Source: EPI analysis of Current Population Survey Outgoing Rotation Group microdata from the U.S. Census Bureau
As shown, the bottom 60 percent of those with a college degree still have lower wages than they did in 2000. The 50th-percentile wage among those with bachelor’s degrees was 2.4 percent lower in 2018 than it was in 2000, while the 90th-percentile wage of those with bachelor’s degrees was 9.8 percent higher. (The 95th wage percentile for college graduates is fraught with “top-coding” issues making it difficult to obtain reliable measures of high-end wages and wage growth, as discussed in The State of Working America Wages).
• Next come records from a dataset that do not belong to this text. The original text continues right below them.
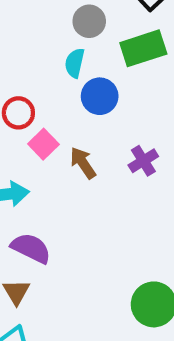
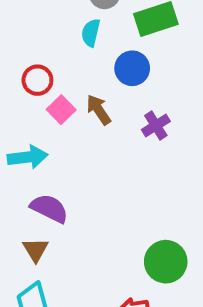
blue circle: (100, 96) -> (132, 68), moved
brown arrow: (83, 163) -> (99, 110), moved

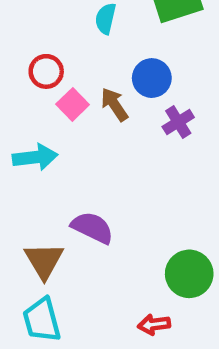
blue circle: (132, 68) -> (152, 78), moved
purple semicircle: (49, 208) -> (92, 228), moved
brown triangle: (35, 250) -> (44, 261), size x1.4

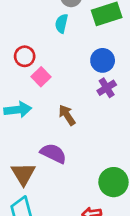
blue circle: (152, 78) -> (103, 60), moved
brown arrow: (114, 104) -> (67, 115), moved

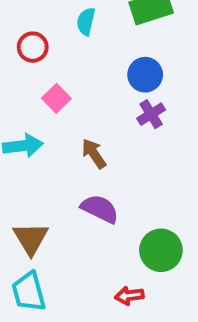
red circle: (25, 56) -> (33, 47), moved
purple semicircle: (53, 153) -> (100, 209), moved

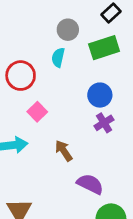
red circle: (33, 47) -> (21, 76), size x1.4
purple semicircle: (100, 209) -> (90, 184), moved

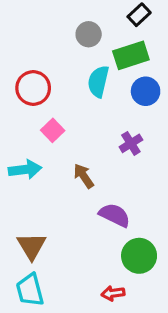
cyan semicircle: (58, 57) -> (98, 81), moved, size x1.4
blue circle: (100, 95) -> (146, 91), moved

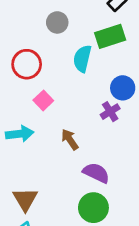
gray circle: (89, 34) -> (57, 22), moved
blue circle: (146, 91) -> (123, 88), moved
green circle: (139, 256) -> (93, 208), moved

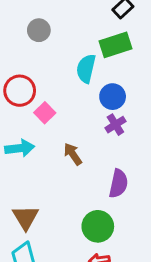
gray circle: (57, 22) -> (39, 30), moved
red circle: (27, 64) -> (20, 91), moved
blue circle: (123, 88) -> (113, 97), moved
purple semicircle: (96, 173) -> (118, 184), moved, turned 76

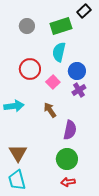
green rectangle: (115, 45) -> (61, 26), moved
red circle: (20, 91) -> (30, 69), moved
pink square: (45, 113) -> (53, 82), moved
purple semicircle: (118, 184) -> (70, 130), moved

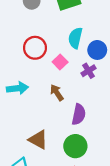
cyan semicircle: (59, 52) -> (75, 38), moved
blue circle: (77, 71) -> (97, 50), moved
brown triangle: (18, 153) -> (38, 140), moved, turned -30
What’s clear from the data is that less than 40 percent of college-graduate wages have experienced any growth since 2000.
Between 2000 and 2018, the median high school wage also fell (-1.5 percent), while the 95th percentile high school wage grew 7.1 percent. If we compare (raw) high school and college wages at the middle of each distribution, we see that median college wages are no higher than high school wages in 2018 than they were in 2000. If anything, the gap actually narrowed ever so slightly between 2000 and 2018.
Increases in inequality over the last 18 years clearly cannot be explained away by claims that employers face a growing shortage of college graduates and that, correspondingly, wage inequality is some unfortunate side effect of the positive gains from automation that we neither can nor would want to alter. There are plenty of good reasons to provide widespread access to college educations and skill development, but expanding college enrollment and graduation is not an answer to escalating wage inequality.